The comic book industry has often been called into question for its lack of representative characters, from gender to race to sexuality. This year it was announced that Marvel will feature its first openly gay character in the upcoming The Eternals movie, but back in the ‘80s there was one comic book already leading the charge. First published in 1980 Gay Comix featured work and stories by the LGBTQ+ community that focused on issues not discussed in mainstream press and provided much needed information at a time when the AIDS crisis was never far from mind. Ryan Cahill meets the people behind the publication to unearth its important history.

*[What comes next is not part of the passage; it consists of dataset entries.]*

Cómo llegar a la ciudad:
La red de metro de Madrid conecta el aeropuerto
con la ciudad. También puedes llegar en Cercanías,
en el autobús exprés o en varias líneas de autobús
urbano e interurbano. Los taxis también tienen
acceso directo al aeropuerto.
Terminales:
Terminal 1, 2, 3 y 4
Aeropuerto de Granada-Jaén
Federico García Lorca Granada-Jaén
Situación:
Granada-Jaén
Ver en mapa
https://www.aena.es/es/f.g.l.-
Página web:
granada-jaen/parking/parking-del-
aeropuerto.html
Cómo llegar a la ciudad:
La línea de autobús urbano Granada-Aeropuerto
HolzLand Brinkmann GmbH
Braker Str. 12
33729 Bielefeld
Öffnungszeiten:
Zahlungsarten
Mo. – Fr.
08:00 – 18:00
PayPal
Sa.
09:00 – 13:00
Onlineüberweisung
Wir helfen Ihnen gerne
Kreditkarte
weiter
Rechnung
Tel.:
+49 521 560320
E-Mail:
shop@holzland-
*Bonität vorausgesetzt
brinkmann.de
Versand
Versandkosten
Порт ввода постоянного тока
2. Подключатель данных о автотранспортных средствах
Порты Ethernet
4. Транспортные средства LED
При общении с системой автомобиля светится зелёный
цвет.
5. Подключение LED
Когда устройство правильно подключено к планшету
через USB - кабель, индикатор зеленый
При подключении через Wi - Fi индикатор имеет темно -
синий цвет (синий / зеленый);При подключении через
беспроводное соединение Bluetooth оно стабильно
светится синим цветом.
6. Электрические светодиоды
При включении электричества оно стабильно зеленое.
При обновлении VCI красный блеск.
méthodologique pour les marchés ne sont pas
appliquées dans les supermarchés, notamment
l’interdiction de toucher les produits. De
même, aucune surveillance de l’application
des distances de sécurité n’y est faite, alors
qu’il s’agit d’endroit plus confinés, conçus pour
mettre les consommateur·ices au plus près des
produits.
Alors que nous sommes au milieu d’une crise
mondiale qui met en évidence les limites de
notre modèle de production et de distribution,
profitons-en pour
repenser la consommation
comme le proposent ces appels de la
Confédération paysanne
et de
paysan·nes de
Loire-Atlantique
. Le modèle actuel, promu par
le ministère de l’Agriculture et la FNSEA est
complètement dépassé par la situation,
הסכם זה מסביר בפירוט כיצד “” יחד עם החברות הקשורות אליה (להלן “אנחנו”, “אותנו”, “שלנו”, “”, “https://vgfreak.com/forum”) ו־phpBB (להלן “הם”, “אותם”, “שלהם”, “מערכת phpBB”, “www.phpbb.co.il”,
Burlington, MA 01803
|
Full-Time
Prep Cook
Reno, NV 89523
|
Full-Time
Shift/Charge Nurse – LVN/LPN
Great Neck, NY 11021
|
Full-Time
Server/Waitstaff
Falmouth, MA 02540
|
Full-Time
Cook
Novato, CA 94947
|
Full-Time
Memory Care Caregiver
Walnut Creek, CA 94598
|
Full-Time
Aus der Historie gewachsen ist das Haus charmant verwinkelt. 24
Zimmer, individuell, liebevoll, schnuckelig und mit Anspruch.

The comic book industry has undeniably stood the test of time. You only have to look at the likes of Marvel and DC Comics to see the long-lasting cultural impact. Only last year, Forbes reported that Marvel alone was set to surpass a networth of $5billion, accumulated through the box office, comic sales and Marvel merch. But despite the fanfare surrounding the comics, there still remains an issue with diversity; namely a distinct lack of queer characters both between the pages and on-screen. In 2018, GLAAD even went as far as to publicly criticise Marvel and DC comics for their lack of representation, saying, “It is becoming increasingly more difficult to ignore that LGBTQ people remain almost completely shut out of Hollywood's big budget comic book films that have dominated the box office over the past several years.” Shortly after this, it was announced that Marvel’s upcoming flick The Eternals would feature the first openly gay superhero, played by Brian Tyree Henry.

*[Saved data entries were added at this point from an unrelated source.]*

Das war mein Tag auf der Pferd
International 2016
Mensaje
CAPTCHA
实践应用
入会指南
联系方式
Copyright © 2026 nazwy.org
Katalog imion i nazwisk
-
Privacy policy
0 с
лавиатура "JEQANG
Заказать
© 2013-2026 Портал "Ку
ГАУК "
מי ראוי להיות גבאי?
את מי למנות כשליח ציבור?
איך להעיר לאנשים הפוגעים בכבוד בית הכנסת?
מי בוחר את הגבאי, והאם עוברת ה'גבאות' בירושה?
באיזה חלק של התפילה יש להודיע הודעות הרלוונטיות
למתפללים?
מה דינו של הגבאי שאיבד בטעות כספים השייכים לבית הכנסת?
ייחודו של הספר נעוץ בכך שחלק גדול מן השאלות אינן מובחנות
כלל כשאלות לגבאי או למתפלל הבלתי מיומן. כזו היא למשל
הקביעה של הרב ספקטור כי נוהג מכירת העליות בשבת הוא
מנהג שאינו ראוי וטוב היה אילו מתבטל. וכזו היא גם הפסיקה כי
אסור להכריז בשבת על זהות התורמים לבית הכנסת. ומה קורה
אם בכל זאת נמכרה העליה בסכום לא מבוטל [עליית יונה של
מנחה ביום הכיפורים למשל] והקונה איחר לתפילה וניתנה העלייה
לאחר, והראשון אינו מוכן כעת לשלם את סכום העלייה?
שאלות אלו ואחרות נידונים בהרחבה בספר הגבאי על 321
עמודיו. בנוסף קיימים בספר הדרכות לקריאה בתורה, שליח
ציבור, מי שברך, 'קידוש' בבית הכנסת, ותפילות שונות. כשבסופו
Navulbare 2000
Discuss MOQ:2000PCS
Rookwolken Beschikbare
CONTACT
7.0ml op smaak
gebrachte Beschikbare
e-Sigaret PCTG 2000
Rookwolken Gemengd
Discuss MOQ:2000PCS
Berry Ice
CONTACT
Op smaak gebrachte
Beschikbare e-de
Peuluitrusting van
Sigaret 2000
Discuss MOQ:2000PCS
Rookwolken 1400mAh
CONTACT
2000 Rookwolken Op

But back in the ‘80s amidst the AIDS crisis, there was one underground comic book that was seeking to turn the tide on the ever-present lack of representation. Simply named Gay Comix (the X was a connotation for the underground culture), it had exclusively queer storylines and was produced almost entirely by gay men and women. It proudly brandished the tag line: “Lesbians and Gay Men Put It On Paper!” At the time of its inception, it was distributed by Denis Kitchen of Kitchen Sink Press, a publisher based in Wisconsin responsible for putting out underground comics including Bizarre Sex and Bijou Funnies.
“As a publisher in a field dominated, like so much, by white men, I encouraged work from women and minority cartoonists but by the late ‘70s it was still very rare to see work by openly gay cartoonists,” Denis explains. Now 74, he still retains his passion for comics despite his publishing house closing at the end of the ‘90s. “I had been publishing Barefootz Funnies by Howard Cruse and for some years he’d been a regular contributor to my anthologies like Snarf, Bizarre Sex and Comix Book,” he says. “I had noticed a gay artist named Headrack appearing in Barefootz, and it occurred to me that Headrack might be an autobiographical element. In those pre-internet days I wrote to Howard, who I think was still living in Birmingham, Alabama, deep in America’s Bible Belt. Paraphrasing, I said, ‘Howard, no offense intended, but might you be gay?’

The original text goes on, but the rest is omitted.